Lo que estos casos te dicen es que pelear por una compensación por lesiones por movimientos repetitivos es una guerra de desgaste. Las aseguradoras no te van a regalar nada. Para ganar, necesitas un equipo: buenos médicos, pruebas contundentes sobre tu puesto de trabajo y un abogado que se sepa de memoria las leyes de compensación laboral de Georgia. Si te lesionaste en el trabajo por hacer lo mismo una y otra vez, no esperes. Busca ayuda legal ya para defender tus derechos y conseguir la compensación que te corresponde.
¿Qué se considera una lesión por movimientos repetitivos (LMR)?
Es cualquier lesión que te sale por hacer el mismo movimiento una y otra vez en el trabajo, hasta que algo se daña (músculos, tendones, nervios). Piensa en el síndrome del túnel carpiano, la tendinitis, el codo de tenista o el dolor de espalda crónico. Esos son los sospechosos habituales.
¿Son las LMR compensables bajo la ley de compensación laboral de Georgia?
Sí, totalmente. Pero tienes que demostrar que la lesión “surgió en el curso del empleo y surgió del mismo”, como dice la ley. El truco está en probar esa conexión directa, porque la lesión no pasó en un solo día, y ahí es donde las aseguradoras atacan.
¿Qué tipo de evidencia necesito para un reclamo de LMR?
Necesitas un arsenal.
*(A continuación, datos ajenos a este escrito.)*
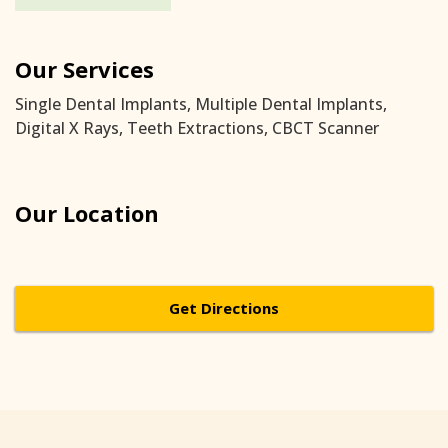
Our Services
Single Dental Implants, Multiple Dental Implants,
Digital X Rays, Teeth Extractions, CBCT Scanner
Our Location
Get Directions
Lo principal son los informes médicos que digan claramente que tu trabajo causó la lesión. Informes de especialistas, terapeutas, y si se puede, un análisis ergonómico de tu puesto son oro. Si tus compañeros pueden testificar sobre las condiciones o si te quejaste antes con tus jefes, eso también ayuda un montón.
¿Cuál es el plazo para presentar un reclamo de compensación laboral por LMR en Georgia?
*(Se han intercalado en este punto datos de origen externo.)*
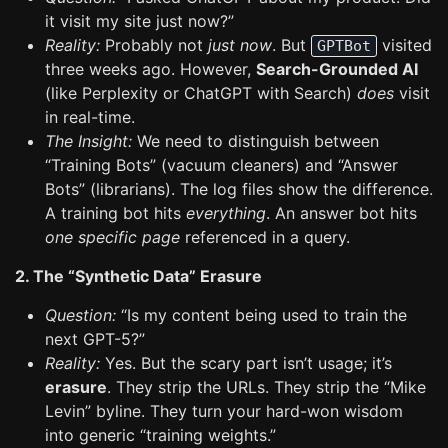
it visit my site just now?”
Reality:
Probably not
just now
. But
visited
GPTBot
three weeks ago. However,
Search-Grounded AI
(like Perplexity or ChatGPT with Search)
does
visit
in real-time.
The Insight:
We need to distinguish between
“Training Bots” (vacuum cleaners) and “Answer
Bots” (librarians). The log files show the difference.
A training bot hits
everything
. An answer bot hits
one specific page
referenced in a query.
2. The “Synthetic Data” Erasure
Question:
“Is my content being used to train the
next GPT-5?”
Reality:
Yes. But the scary part isn’t usage; it’s
erasure
. They strip the URLs. They strip the “Mike
Levin” byline. They turn your hard-won wisdom
into generic “training weights.”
El reloj corre rápido en Georgia. Generalmente, es un año desde la “fecha de la lesión” o desde tu último tratamiento médico autorizado. Para las LMR, esa “fecha de la lesión” puede ser el día que te diagnosticaron o el día que ya no pudiste trabajar por el dolor. Es un plazo estricto, así que no te puedes dormir.
¿Qué cubren los acuerdos de compensación por LMR?
Un buen acuerdo tiene que cubrir todo. Tus facturas médicas (las que ya tienes y las que vendrán), los salarios que perdiste mientras no podías trabajar, y a veces, hasta el reentrenamiento para otro puesto si no puedes volver al tuyo. La cantidad final depende de qué tan grave es la lesión y cómo afecta tu capacidad para trabajar.